Huh? What? […] Hmm… I agree that it looks fishy: we first use the function itself to construct a ‘Riemannian’ surface, and then we use that very same surface as a ‘Riemannian’ domain for the function itself? Well… Yes. As Penrose puts it: “Complex (analytic) functions have a mind of their own, and decide themselves what their domain should be, irrespective of the region of the complex plane which we ourselves may initially have allotted to it. While we may regard the function’s domain to be represented by the Riemann surface associated with the function, the domain is not given ahead of time: it is the explicit form of the function itself that tells us which Riemann surface the domain actually is.”

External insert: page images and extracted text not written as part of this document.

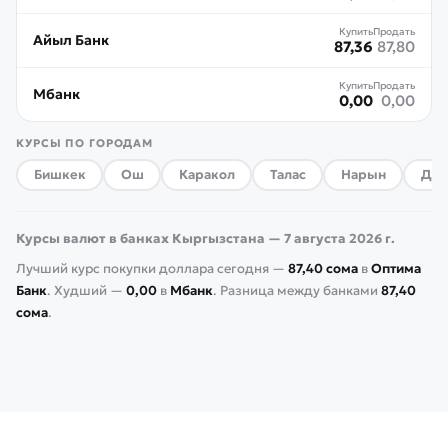
Купить
Продать
Айыл Банк
87,36
87,80
Купить
Продать
Мбанк
0,00
0,00
КУРСЫ ПО ГОРОДАМ
Бишкек
Ош
Каракол
Талас
Нарын
Джа
Курсы валют в банках Кыргызстана — 7 августа 2026 г.
Лучший курс покупки доллара сегодня —
87,40
сома
в
Оптима
Банк
.
Худший —
0,00
в
Мбанк
. Разница между банками
87,40
сома
.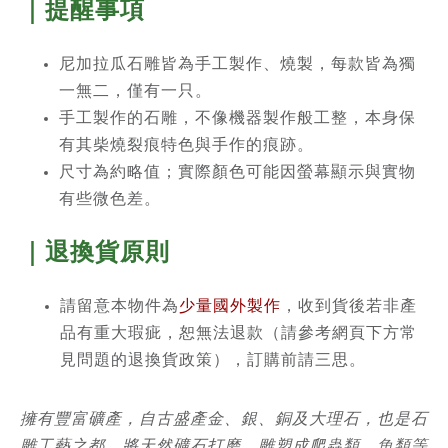
｜提醒事項
尼加拉瓜石雕皆為手工製作、燒製，每款皆為獨
一無二，僅有一只。
手工製作的石雕，不像機器製作般工整，本身保
有其柴燒裂痕特色與手作的痕跡。
尺寸為約略值；實際顏色可能因螢幕顯示與實物
有些微色差。
｜退換貨原則
請留意本物件為
少量國外製作
，收到貨後若非產
品有重大瑕疵，恕無法退款（請參考網頁下方常
見問題的退換貨政策），訂購前請三思。
擁有豐富礦產，自古盛產金、銀、銅及大理石，也是石
雕工藝之都。將天然礦石打磨、雕塑成爬蟲類、魚類等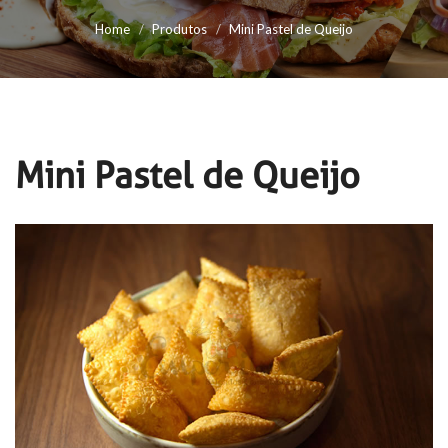
Home
Produtos
Mini Pastel de Queijo
Mini Pastel de Queijo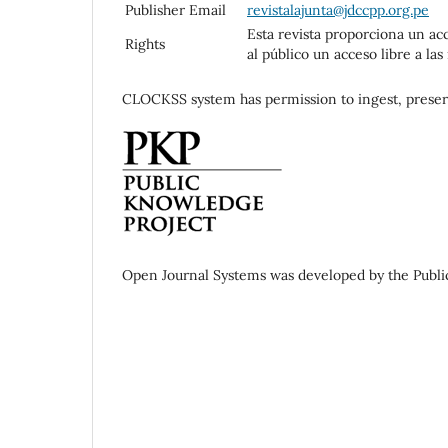
Publisher Email
revistalajunta@jdccpp.org.pe
Esta revista proporciona un ac
Rights
al público un acceso libre a l
CLOCKSS system has permission to ingest, preserve
Open Journal Systems was developed by the Publi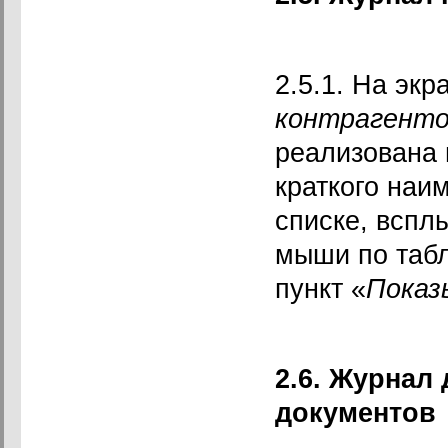
2.5.1. На эк
контрагент
реализована 
краткого наим
списке, вспл
мыши по табл
пункт «
Показ
2.6. Журнал
документов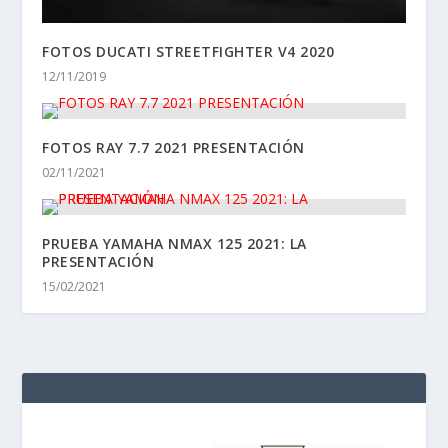
FOTOS DUCATI STREETFIGHTER V4 2020
12/11/2019
FOTOS RAY 7.7 2021 PRESENTACIÓN
02/11/2021
PRUEBA YAMAHA NMAX 125 2021: LA
PRESENTACIÓN
15/02/2021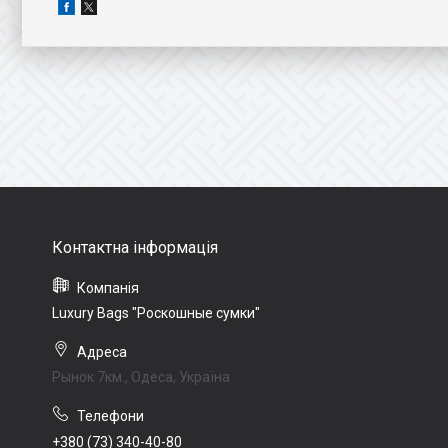
Luxury Bags "Роскошные сумки"
Рынок 7км., Одеса, Україна
+380 (73) 340-40-80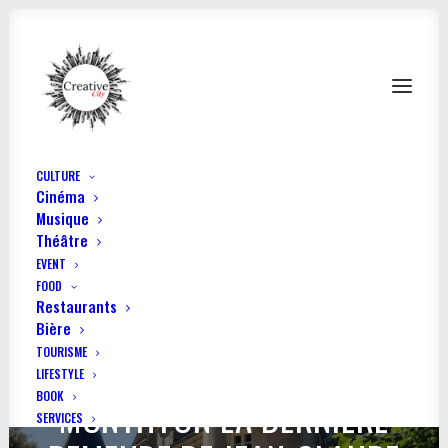
CULTURE
Cinéma
Musique
Théâtre
EVENT
FOOD
Restaurants
Bière
TOURISME
LIFESTYLE
BOOK
MONTHYON LA DERNIÈRE
SERVICES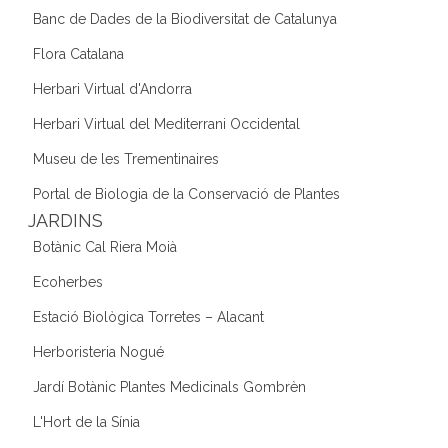
Banc de Dades de la Biodiversitat de Catalunya
Flora Catalana
Herbari Virtual d'Andorra
Herbari Virtual del Mediterrani Occidental
Museu de les Trementinaires
Portal de Biologia de la Conservació de Plantes
JARDINS
Botànic Cal Riera Moià
Ecoherbes
Estació Biològica Torretes – Alacant
Herboristeria Nogué
Jardí Botànic Plantes Medicinals Gombrèn
L'Hort de la Sínia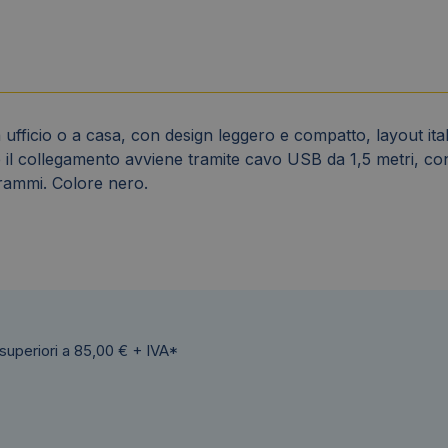
fficio o a casa, con design leggero e compatto, layout italia
 e il collegamento avviene tramite cavo USB da 1,5 metri, c
rammi. Colore nero.
 superiori a 85,00 € + IVA*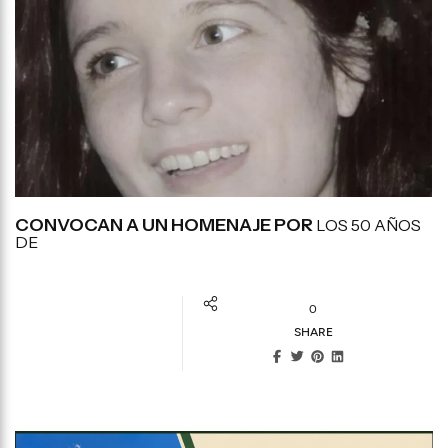
CONVOCAN A UN HOMENAJE POR
LOS 50 AÑOS
DE
0
SHARE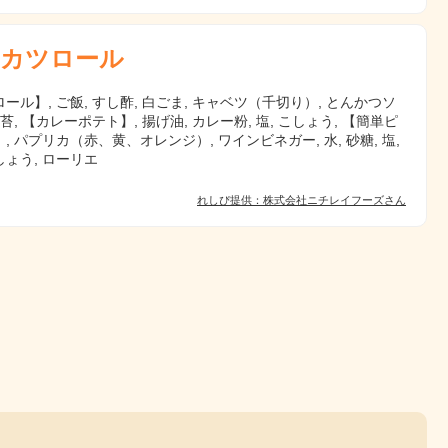
カツロール
ール】, ご飯, すし酢, 白ごま, キャベツ（千切り）, とんかつソ
海苔, 【カレーポテト】, 揚げ油, カレー粉, 塩, こしょう, 【簡単ピ
, パプリカ（赤、黄、オレンジ）, ワインビネガー, 水, 砂糖, 塩,
ょう, ローリエ
れしぴ提供：株式会社ニチレイフーズさん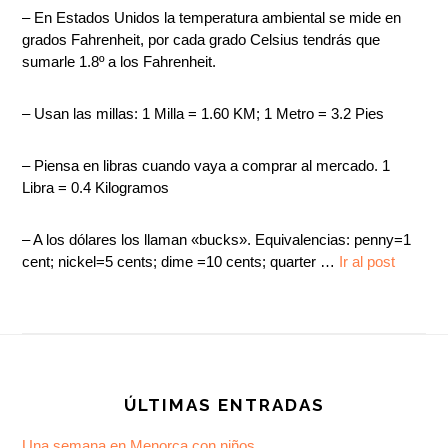
– En Estados Unidos la temperatura ambiental se mide en
grados Fahrenheit, por cada grado Celsius tendrás que
sumarle 1.8º a los Fahrenheit.
– Usan las millas: 1 Milla = 1.60 KM; 1 Metro = 3.2 Pies
– Piensa en libras cuando vaya a comprar al mercado. 1
Libra = 0.4 Kilogramos
– A los dólares los llaman «bucks». Equivalencias: penny=1
cent; nickel=5 cents; dime =10 cents; quarter …
Ir al post
Footer
ÚLTIMAS ENTRADAS
Una semana en Menorca con niños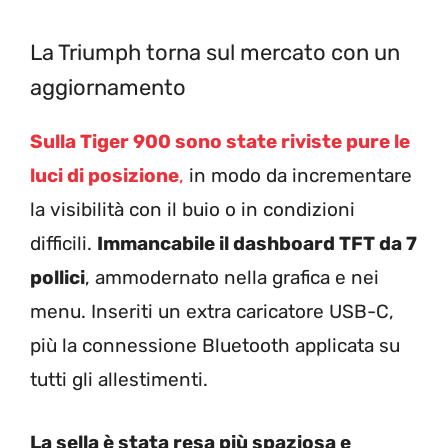
La Triumph torna sul mercato con un
aggiornamento
Sulla Tiger 900 sono state riviste pure le
luci di posizione
,
in modo da incrementare
la visibilità con il buio o in condizioni
difficili.
Immancabile il dashboard TFT da 7
pollici
, ammodernato nella grafica e nei
menu. Inseriti un extra caricatore USB-C,
più la connessione Bluetooth applicata su
tutti gli allestimenti.
La sella è stata resa più spaziosa e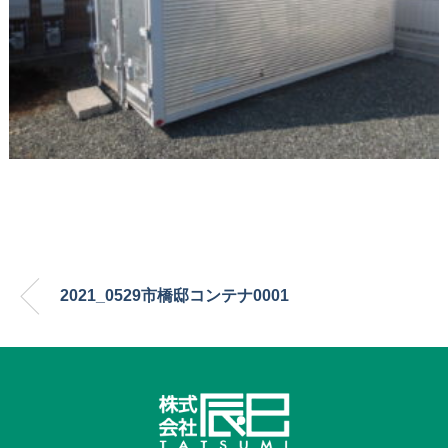
2021_0529市橋邸コンテナ0001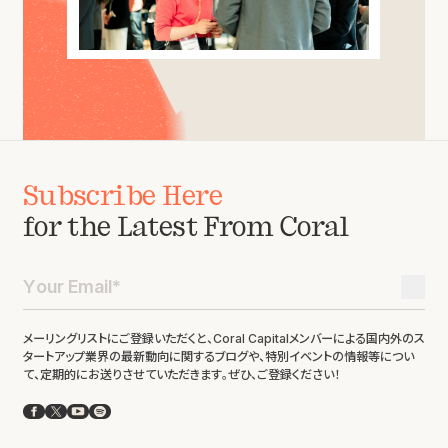
Subscribe Here
for the Latest From Coral
メーリングリストにご登録いただくと、Coral Capitalメンバーによる国内外のス
タートアップ業界の最新動向に関するブログや、特別イベントの情報等につい
て、定期的にお送りさせていただきます。ぜひ、ご登録ください！
Facebook
X
YouTube
Spotify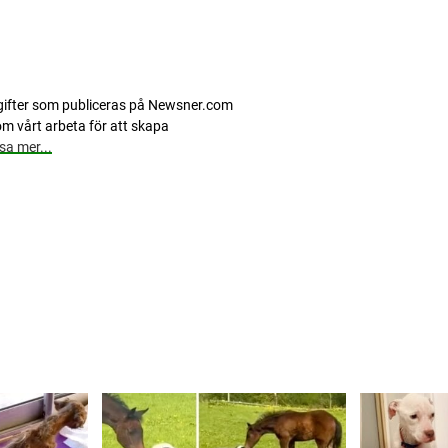
pgifter som publiceras på Newsner.com
m vårt arbeta för att skapa
sa mer...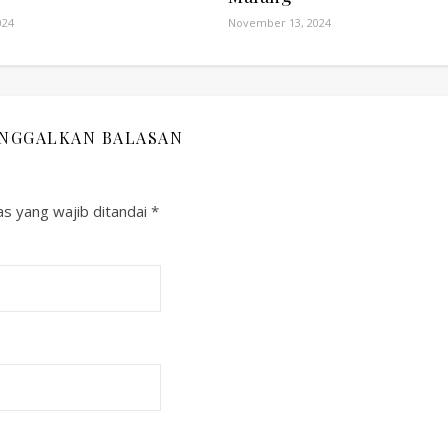
024
November 13, 2024
INGGALKAN BALASAN
s yang wajib ditandai
*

I guess we’ll have to judge the value of this bright Riemannian idea (Bernhardt Riemann had many bright ideas during his short lifetime it seems) when we understand somewhat better why we’d need these surfaces for solving physics problems. Back to Penrose. 🙂

Post scriptum: Brown and Churchill seem to approach the matter of how to construct a Riemann surface somewhat less rigorously than I do, as they do not provide any 3D illustrations but just talk about joining thin sheets, by cutting them along the positive half of the real axis and then joining the lower edge of the slit of the first sheet to the upper edge of the slit in the second sheet. This should be done, obviously, by making sure there is no (additional) tearing of the original sheet surfaces and all that (so we’re talking ‘continuous deformations’ I guess), but so that could be done, perhaps, without creating that ‘tornado vortex’ around the vertical axis, which you can clearly see in that gray 3D graph above. If we don’t include the ln r term in the definition of the ‘z’ coordinate in the Euclidean three-dimensional (x, y, z) space which the illustrations above are using, then we’d have a spiral ramp without a ‘hole’ in the center. However, that being said, in order to construct a ‘proper’ two-dimensional manifold, we would probably need some kind function of r in the definition of ‘z’. In fact, we would probably need to write r as some function of Θ in order to make sure we’ve got a proper analytic mapping. I won’t go into detail here (because I don’t know the detail) but leave it to you to check it out on the Web: just check on various parametric representations of spiral ramps: there’s usually (and probably always) a connection between Θ and how, and also how steep, spiral ramps climb around their vertical axis.